Apple Inc's decision to stop licensing graphics chips from Imagination Technologies Group Plc is the clearest example yet of the iPhone maker's determination to take greater control of the core technologies in its products - both to guard its hefty margins and to position it for future innovations, especially in so-called augmented reality.
The strategy, analysts say, has already reduced Apple's dependence on critical outside suppliers like ARM Holdings Plc, now owned by SoftBank Group Corp. Apple once relied heavily on ARM to design the main processor for the iPhone, but it now licenses only the basic ARM architecture and designs most of the chip itself.
More recently, when Apple bought the headphone company Beats Electronics, part of a $3/£2.42 billion deal in 2014, it ripped out the existing, off-the-shelf communications chips and replaced them with its own custom-designed W1 Bluetooth chip.
"Apple clearly got rid of all the conventional suppliers and replaced about five chips with one," said Jim Morrison, vice president of TechInsights, a firm that examines the chips inside electronics devices.
"Today we do much more in-house development of fundamental technologies than we used to," Apple Chief Financial Officer Luca Maestri said at a February conference. "Think of the work we do on processors or sensors. We can push the envelope on innovation. We have better control over timing, over cost and over quality."
Most vendors of consumer electronics products rely on outside suppliers for chip design and development, primarily because it is extremely expensive. That has created huge opportunities for companies like ARM, Qualcomm Inc and Nvidia Corp, which have developed core technologies for processing, communications and graphics that are used by scores of vendors.

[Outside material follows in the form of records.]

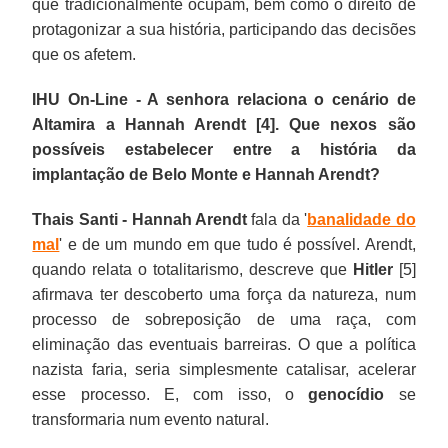
que tradicionalmente ocupam, bem como o direito de
protagonizar a sua história, participando das decisões
que os afetem.
IHU On-Line - A senhora relaciona o cenário de
Altamira a Hannah Arendt [4]. Que nexos são
possíveis estabelecer entre a história da
implantação de Belo Monte e Hannah Arendt?
Thais Santi -
Hannah Arendt
fala da '
banalidade do
mal
' e de um mundo em que tudo é possível. Arendt,
quando relata o totalitarismo, descreve que
Hitler
[5]
afirmava ter descoberto uma força da natureza, num
processo de sobreposição de uma raça, com
eliminação das eventuais barreiras. O que a política
nazista faria, seria simplesmente catalisar, acelerar
esse processo. E, com isso, o
genocídio
se
transformaria num evento natural.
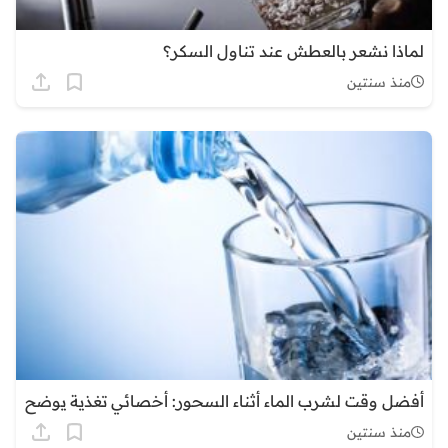
لماذا نشعر بالعطش عند تناول السكر؟
منذ سنتين
أفضل وقت لشرب الماء أثناء السحور: أخصائي تغذية يوضح
منذ سنتين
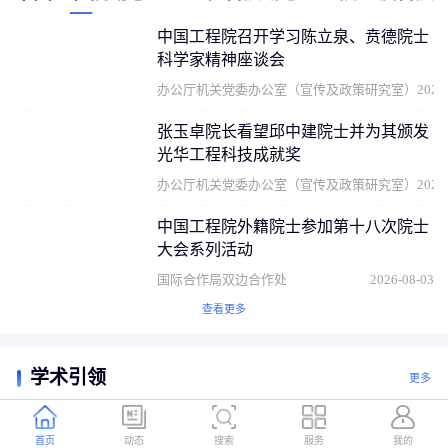
中国工程院召开学习陈立泉、贲德院士
科学家精神座谈会
办公厅机关党委办公室（宣传及政策研究室）
2026
张玉卓院长看望邱中建院士并为其颁发
光华工程科技成就奖
办公厅机关党委办公室（宣传及政策研究室）
2026
中国工程院外籍院士参加第十八次院士
大会系列活动
国际合作局双边合作处
2026-08-03
查看更多
学术引领
更多
首页
动态
搜索
服务
我的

Now, though, Apple is so big that it can economically create its own designs, or license small pieces of others' work and build on it. As with ARM and Qualcomm, the actual manufacturing of the chips is still contracted out to a semiconductor foundry, such as those run by Samsung Electronics and Taiwan Semiconductor Manufacturing Co Ltd .
Bringing more of the design work in-house cuts complexity, people familiar with the processes say. Instead of managing one or more design teams and then a fabricator, Apple has only to manage the fabricator.
It may also help the company move faster - and save money - as it focuses on new technologies such as virtual and augmented reality. Apple CEO Tim Cook has indicated that Apple plans to integrate augmented reality into its products, which makes 3-D sensors and graphics chips like Imagination's especially important.
Even before formally cutting off Imagination, Apple had given hints that it was preparing to design its own graphics processors. Specifically, it introduced a piece of its own code called Metal for app developers. App developers use Metal to make their apps talk to the graphics chip on the iPhone.
By putting a piece of Apple-designed code between app developers and the phone's chip, Apple has made it possible to swap out the chip without interrupting how the developers work. That could also make it easier to bridge the gap for developers between the graphics chips on Apple's phones and its desktop computers, which currently require some separate coding.
“By promoting Metal instead of relying on other existing standards, Apple is not only able to control what graphics chip functionality is exposed at its own pace, but also blur the line for developers between coding for desktop and mobile GPUs," said Pius Uzamere, the founder of a virtual reality startup called Ether.
Taking control of the iPhone's chips can also help Apple keep costs down, which is especially important as it gears up for a feature-laden new iPhone this fall. Timothy Arcuri of Cowen & Co said in a research note that he thinks the curved screens expected on the new phone could add as much as $50/£40 in cost, for example.
Shebly Seyrafi, an analyst at FBN Securities, estimates that the average price of an iPhone increased only 1 percent to $695/£560 last quarter, while costs increased 8 percent to $420/£335, resulting in an iPhone gross margin of 39.6 percent. That is down from the 44 percent average gross margin for iPhones in 2015, according to Seyrafi's estimates.
Apple spends only $75/£60 million a year on licensing fees for Imagination's chips. But licensing fees to chip designers, taken together, are a significant cost for the iPhone. Apple recently sued Qualcomm for $1 billion/£810 million over licensing terms for its communications chips - which Apple would have trouble designing in-house because of patent issues.